Ghana’s public infrastructure carries a familiar pattern: projects that cost 35 to 60 per cent above approved estimates, finish years late and are never formally evaluated afterwards.
Procurement fraud, inflated unit prices and weak supervision drain resources that should reach communities
Existing legislation, the Public Procurement Act, the Audit Service Act, and Article 187 of the Constitution, focused on procedural compliance, not whether public funds delivered genuine value.
The Value for Money Office Bill, 2026, is Parliament’s attempt to close that gap permanently.
Bill
Three provisions will determine whether this Bill transforms infrastructure delivery or becomes another layer of paperwork.
The most consequential is the mandatory Certificate of Clearance under Clause 31.
No public contract above the prescribed threshold may be awarded without one; any contract executed without it is null and void.
This is the most powerful change in Ghana’s procurement history.
Every major project must pass an independent value test before a single cedi is committed.
lause 34 requires a pre-award assessment of cost estimates against prevailing market benchmarks.
This directly targets the optimism bias, the entrenched tendency to underestimate costs to secure project approval, that has historically generated runaway overruns.
Clause 35 mandates post-completion assessments documenting variance between planned and actual costs, timelines and outputs.
For the first time, Ghana will have a systematic institutional record of how public projects actually performed, feeding lessons back into future appraisals.
Ghana has enacted serious procurement reform before.
The Public Procurement Act, 2003, and the Public Financial Management Act, 2016, were both well-designed.
Both were imperfectly implemented because the gap between legislative intent and institutional capacity was never systematically closed.
Three risks threaten this Bill. The pre-award assessment requires professionally competent quantity surveyors and economists in every Ministry, Department, and Agency, a cadre that does not yet exist on a scale.
Clause 42 mandates capacity building, but that obligation must be funded from Day One.

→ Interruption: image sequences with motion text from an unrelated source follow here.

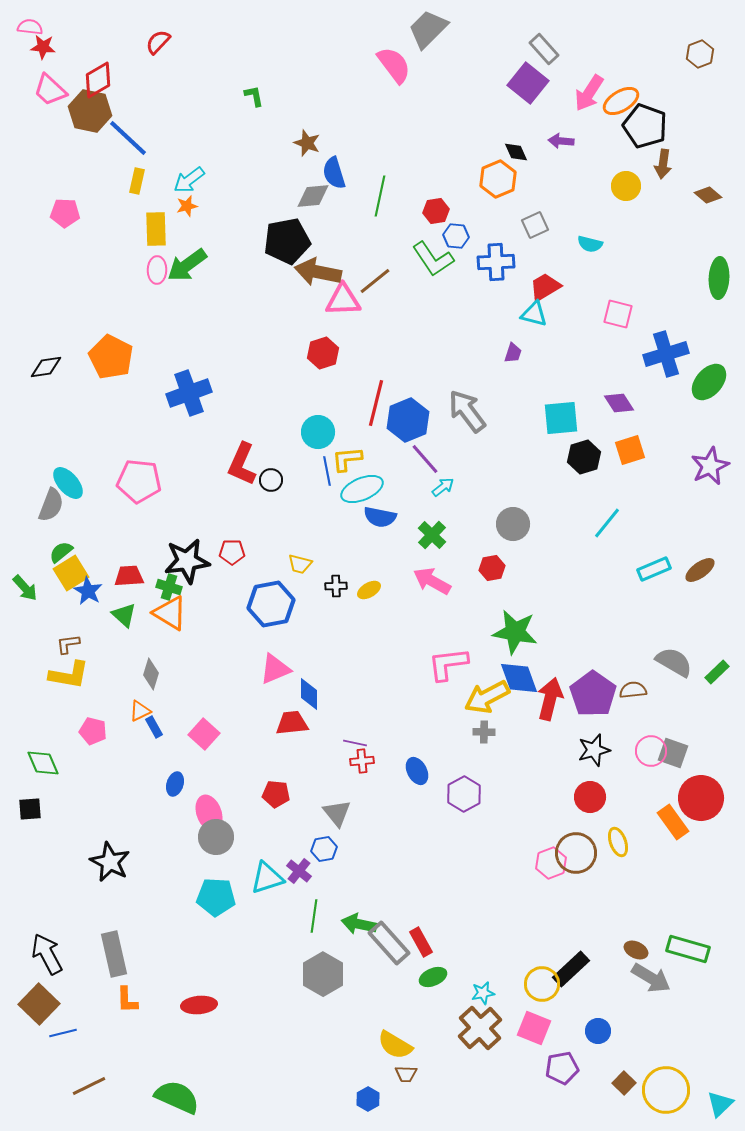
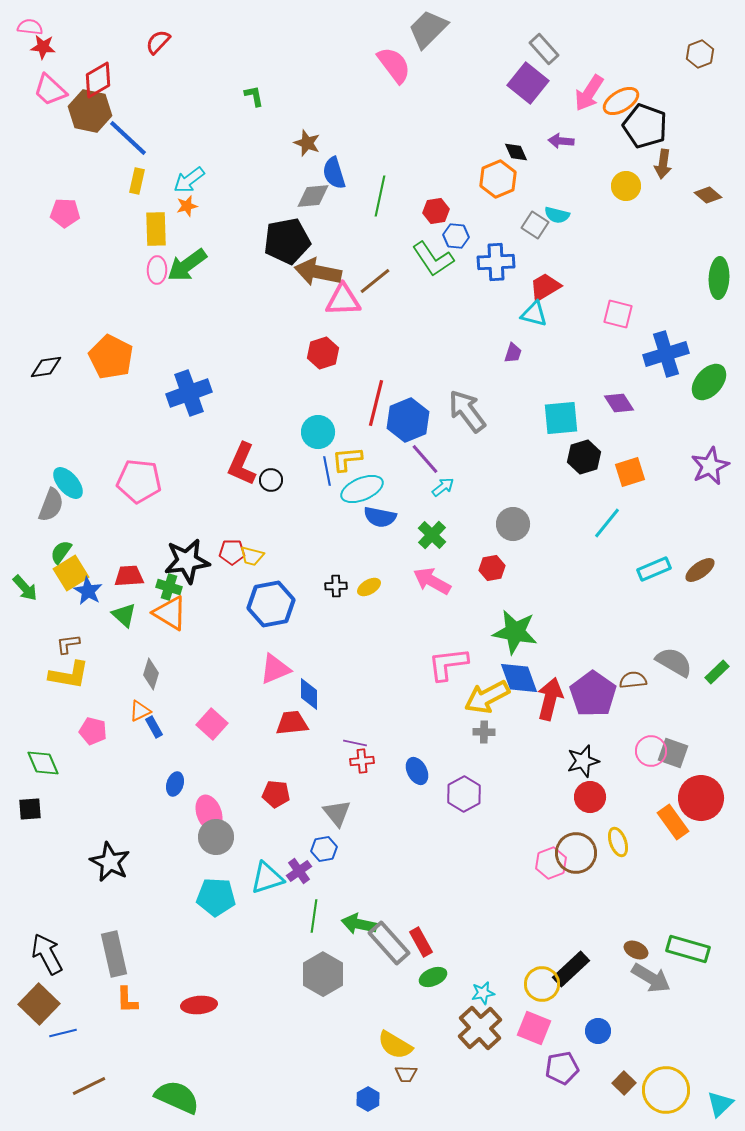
gray square at (535, 225): rotated 32 degrees counterclockwise
cyan semicircle at (590, 244): moved 33 px left, 29 px up
orange square at (630, 450): moved 22 px down
green semicircle at (61, 552): rotated 15 degrees counterclockwise
yellow trapezoid at (300, 564): moved 48 px left, 8 px up
yellow ellipse at (369, 590): moved 3 px up
brown semicircle at (633, 690): moved 10 px up
pink square at (204, 734): moved 8 px right, 10 px up
black star at (594, 750): moved 11 px left, 11 px down
purple cross at (299, 871): rotated 15 degrees clockwise
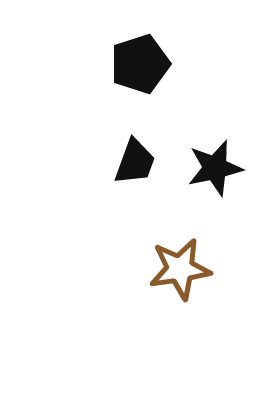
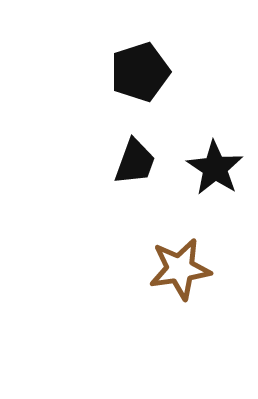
black pentagon: moved 8 px down
black star: rotated 26 degrees counterclockwise
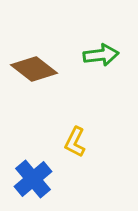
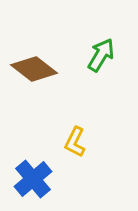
green arrow: rotated 52 degrees counterclockwise
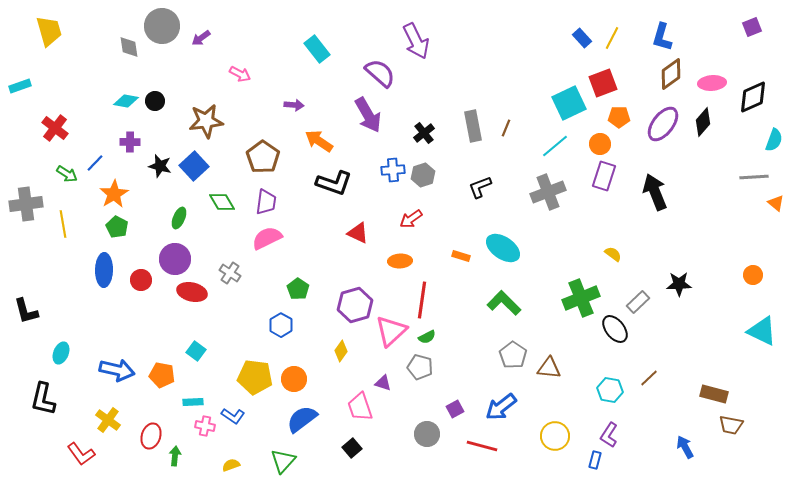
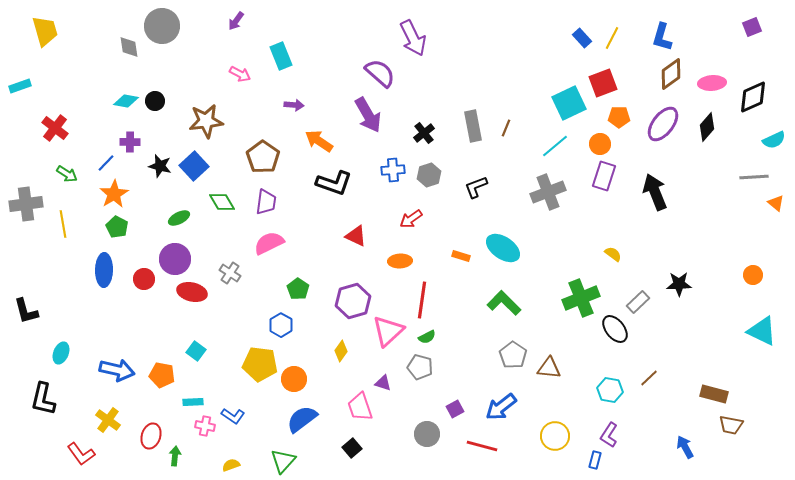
yellow trapezoid at (49, 31): moved 4 px left
purple arrow at (201, 38): moved 35 px right, 17 px up; rotated 18 degrees counterclockwise
purple arrow at (416, 41): moved 3 px left, 3 px up
cyan rectangle at (317, 49): moved 36 px left, 7 px down; rotated 16 degrees clockwise
black diamond at (703, 122): moved 4 px right, 5 px down
cyan semicircle at (774, 140): rotated 45 degrees clockwise
blue line at (95, 163): moved 11 px right
gray hexagon at (423, 175): moved 6 px right
black L-shape at (480, 187): moved 4 px left
green ellipse at (179, 218): rotated 40 degrees clockwise
red triangle at (358, 233): moved 2 px left, 3 px down
pink semicircle at (267, 238): moved 2 px right, 5 px down
red circle at (141, 280): moved 3 px right, 1 px up
purple hexagon at (355, 305): moved 2 px left, 4 px up
pink triangle at (391, 331): moved 3 px left
yellow pentagon at (255, 377): moved 5 px right, 13 px up
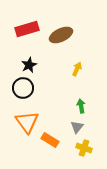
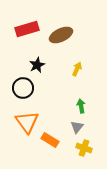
black star: moved 8 px right
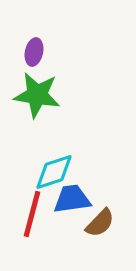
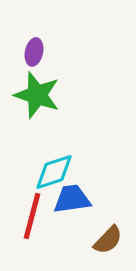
green star: rotated 9 degrees clockwise
red line: moved 2 px down
brown semicircle: moved 8 px right, 17 px down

The digital platform must be integrated with GHANEPS, not built in isolation; two disconnected systems would defeat the audit trail that gives the Bill its teeth.
And the Office’s independence will be tested when assessments delay politically sensitive projects. Parliament, civil society, and the media must defend that independence at those moments.
Parliament
Parliament should pass the Bill without significant delay. The minister of finance must prescribe interim monetary thresholds within ninety days to prevent high-value contracts proceeding without assessment.
The VfM Office Secretariat, Director-General, and digital platform must be operational within 18 months. High-spending ministries in Roads, Health, and Education should establish functional VfM Units first. Within three years, GHANEPS and the VfM digital system must be merged into a single lifecycle audit trail.
Conclusion
The Value for Money Office Bill, 2026, is the most serious attempt Ghana has made to institutionalise accountability for public spending. Its provisions are well-designed.
What determines whether they succeed is not what is written but what is built afterwards: funded institutions, integrated systems, professional capacity, and political will that holds under pressure.
Where value-for-money disciplines are genuinely embedded as mandatory preconditions, procurement outcomes improve, and waste falls.
The Bill provides the legal foundation. What Parliament, the Ministry of Finance, and Ghanaian citizens do next will determine whether that foundation becomes a building or a document.
The views expressed are those of the author in his academic capacity and do not represent the official position of the Ministry of Roads and Highways, Ghana, or any other institution.